## Prompt
What lines below mention the word "compliance"? Copy each one.

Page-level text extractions
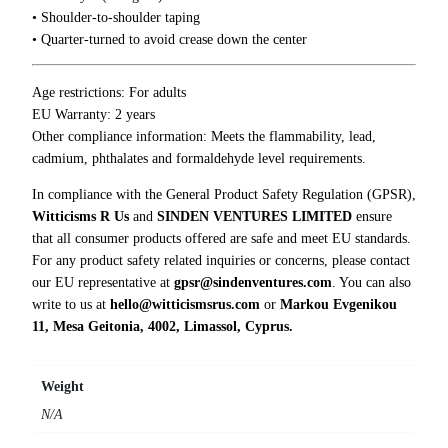
x
0
• Shoulder-to-shoulder taping
i
0
• Quarter-turned to avoid crease down the center
e
t
y
Age restrictions: For adults
T
EU Warranty: 2 years
-
Other compliance information: Meets the flammability, lead,
S
cadmium, phthalates and formaldehyde level requirements.
h
In compliance with the General Product Safety Regulation (GPSR),
i
Witticisms R Us
and
SINDEN VENTURES LIMITED
ensure
r
that all consumer products offered are safe and meet EU standards.
t
For any product safety related inquiries or concerns, please contact
q
our EU representative at
gpsr@sindenventures.com
. You can also
u
write to us at
hello@witticismsrus.com
or
Markou Evgenikou
a
11, Mesa Geitonia, 4002, Limassol, Cyprus.
n
t
i
Weight
t
N/A
y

## Answer to this task
Other compliance information: Meets the flammability, lead,
In compliance with the General Product Safety Regulation (GPSR),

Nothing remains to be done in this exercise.